The North Carolina Utilities Commission’s two-day technical conference on Duke Energy’s integrated resource plan (IRP), held Thursday and Friday, produced a flurry of industry jargon, the meaning of which varied depending on who was using it.

Duke’s “sequential peaker method” for determining when to retire specific coal plants in its 10,000 MW fleet was pitted against an “endogenous selection” approach recommended by clean energy advocates but labelled by Duke as being “single-source.”

Led by the Southern Alliance for Clean Energy (SACE) and the Carolinas Clean Energy Business Association (CCEBA), the advocates also pushed back on Duke’s plan to replace its coal-fired generation with significant new natural gas plants, calling instead for “all-source” procurements that could produce a portfolio of cheaper, cleaner alternatives.
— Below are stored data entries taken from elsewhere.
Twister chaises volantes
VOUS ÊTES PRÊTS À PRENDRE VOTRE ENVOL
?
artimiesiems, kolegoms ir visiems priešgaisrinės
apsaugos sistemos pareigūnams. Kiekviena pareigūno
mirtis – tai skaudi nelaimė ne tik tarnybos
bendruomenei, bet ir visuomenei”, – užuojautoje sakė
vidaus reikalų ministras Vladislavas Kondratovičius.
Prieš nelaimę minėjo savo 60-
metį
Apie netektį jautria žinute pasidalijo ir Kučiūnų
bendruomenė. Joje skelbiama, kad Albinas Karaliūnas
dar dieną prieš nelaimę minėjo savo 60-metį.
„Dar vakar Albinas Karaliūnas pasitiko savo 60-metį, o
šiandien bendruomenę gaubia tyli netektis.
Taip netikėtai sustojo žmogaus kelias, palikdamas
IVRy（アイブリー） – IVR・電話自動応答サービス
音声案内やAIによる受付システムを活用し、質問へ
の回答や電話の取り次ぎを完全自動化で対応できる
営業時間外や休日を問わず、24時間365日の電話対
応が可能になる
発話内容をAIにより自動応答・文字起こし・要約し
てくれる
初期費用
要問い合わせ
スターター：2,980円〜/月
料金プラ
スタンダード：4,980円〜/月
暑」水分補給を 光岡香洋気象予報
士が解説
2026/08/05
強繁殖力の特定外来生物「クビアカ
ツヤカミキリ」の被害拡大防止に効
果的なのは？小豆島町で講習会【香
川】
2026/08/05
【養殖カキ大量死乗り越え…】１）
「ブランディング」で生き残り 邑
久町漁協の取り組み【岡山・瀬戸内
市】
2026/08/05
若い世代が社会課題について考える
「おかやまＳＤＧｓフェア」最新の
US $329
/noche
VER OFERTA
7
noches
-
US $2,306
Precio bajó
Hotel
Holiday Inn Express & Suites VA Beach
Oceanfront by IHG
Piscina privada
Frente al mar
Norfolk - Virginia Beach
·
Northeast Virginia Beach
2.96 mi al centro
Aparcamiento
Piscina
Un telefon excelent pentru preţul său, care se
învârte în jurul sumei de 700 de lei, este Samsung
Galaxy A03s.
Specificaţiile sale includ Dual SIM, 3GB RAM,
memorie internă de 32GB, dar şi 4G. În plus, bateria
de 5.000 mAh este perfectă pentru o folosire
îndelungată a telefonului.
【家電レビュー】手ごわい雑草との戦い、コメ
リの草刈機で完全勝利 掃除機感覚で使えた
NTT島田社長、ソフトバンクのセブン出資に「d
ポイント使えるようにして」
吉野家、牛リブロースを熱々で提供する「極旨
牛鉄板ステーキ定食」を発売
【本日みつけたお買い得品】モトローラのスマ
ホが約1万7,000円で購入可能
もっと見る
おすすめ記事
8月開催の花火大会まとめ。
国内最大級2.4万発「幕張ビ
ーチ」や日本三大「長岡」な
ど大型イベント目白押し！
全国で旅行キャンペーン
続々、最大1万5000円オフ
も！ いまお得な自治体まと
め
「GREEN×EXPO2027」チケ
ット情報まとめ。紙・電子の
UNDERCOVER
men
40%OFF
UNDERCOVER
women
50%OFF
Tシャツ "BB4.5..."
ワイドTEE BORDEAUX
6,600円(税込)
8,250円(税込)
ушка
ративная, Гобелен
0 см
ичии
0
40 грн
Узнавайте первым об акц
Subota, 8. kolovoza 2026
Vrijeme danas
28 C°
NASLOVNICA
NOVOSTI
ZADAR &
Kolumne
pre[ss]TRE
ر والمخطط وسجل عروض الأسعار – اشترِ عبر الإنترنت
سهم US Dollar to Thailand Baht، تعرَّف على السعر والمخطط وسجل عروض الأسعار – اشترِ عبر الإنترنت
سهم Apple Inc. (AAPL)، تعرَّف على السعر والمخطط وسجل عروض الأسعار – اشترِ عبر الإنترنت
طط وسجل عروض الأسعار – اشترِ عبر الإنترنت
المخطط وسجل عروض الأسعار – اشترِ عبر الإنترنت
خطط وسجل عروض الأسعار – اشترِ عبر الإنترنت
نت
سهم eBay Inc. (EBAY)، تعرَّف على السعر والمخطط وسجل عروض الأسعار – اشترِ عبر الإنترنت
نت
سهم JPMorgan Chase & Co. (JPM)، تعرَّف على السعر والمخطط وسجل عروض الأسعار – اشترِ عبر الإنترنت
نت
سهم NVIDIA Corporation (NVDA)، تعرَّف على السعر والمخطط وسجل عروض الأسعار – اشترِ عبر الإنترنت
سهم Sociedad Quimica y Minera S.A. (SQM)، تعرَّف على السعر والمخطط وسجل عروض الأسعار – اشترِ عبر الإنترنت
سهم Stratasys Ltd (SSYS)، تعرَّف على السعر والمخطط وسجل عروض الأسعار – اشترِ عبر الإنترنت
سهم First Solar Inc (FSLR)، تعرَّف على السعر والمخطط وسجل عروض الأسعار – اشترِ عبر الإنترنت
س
Duke argued that it already used competitive, “multisource procurements” based on the distinct system needs behind any one request for proposals (RFP) for new generation.

At the core of this war of words is Duke’s plan, as outlined in its September 2020 IRP, to keep 3,050 MW of its current coal fleet online at least through 2035 and add 9,600 MW of natural gas-fired generation. The technical conference was focused on the methodologies behind those figures and how they might be changed going forward.

Speaking for SACE, Rachel Wilson, principal associate for industry consultant Synapse Energy Economics, laid out the case for endogenous selection, in which the ordering and timing of coal retirements are determined by an advanced analytic platform, specifically the EnCompass modeling software.

“The first step in Duke’s methodology was to establish an order for unit retirements — rather than attempting to answer that key question … do the coal plants economically serve customer requirements — and then ranking them according to their value,” Wilson said. “Duke simply ordered the units according to capacity, with the smallest retiring first. So, the company’s economic analysis totally ignored the actual economics of these coal units.”

With endogenous selection, “the model’s decision is based on a calculation of unit profitability,” she said.

“For a unit that exists in an RTO like PJM, this is just the summation of its energy capacity and ancillary revenues minus its costs,” she said. “For Duke, which is operating in a vertically integrated area, this means a unit’s retirement is based on the cost of providing the next megawatt, whether that could be from an existing resource on the system, or it could be the cost to bring a new unit online.”

Duke executives at the technical conference defended the utility’s decarbonization strategy as balancing incremental emissions reductions with the need to maintain affordability and reliability. Downplaying energy storage as a not-yet-mature technology, they argued that Duke’s reliance on natural gas has allowed it to begin retiring coal while adding significant amounts of intermittent renewables, mostly solar. Since 2005, the utility has cut its carbon emissions per megawatt-hour of power generation from 1,025 pounds to 600 pounds today, according to figures in its IRP; it expects further reductions to 350 lbs/MWh by 2035.

Mike Quinto, lead engineer on Duke Energy Carolinas’ resource planning and analytics team, similarly defended Duke’s “sequential peaker” methodology for determining coal plant retirements as encompassing both capacity expansion and production cost modeling that provides a more granular and transparent analysis than endogenous selection.

Using the sequential peaker approach, Duke first set the order of plant closures — which essentially came out from smallest to largest — and then used production cost computer modeling to determine the most economical date for retiring each facility, Quinto said. This approach “acknowledges that the retirement of one unit impacts the operations of the remaining units in the fleet,” he said. “So, as we retire one unit, it may require the rest of the fleet to respond in a different way.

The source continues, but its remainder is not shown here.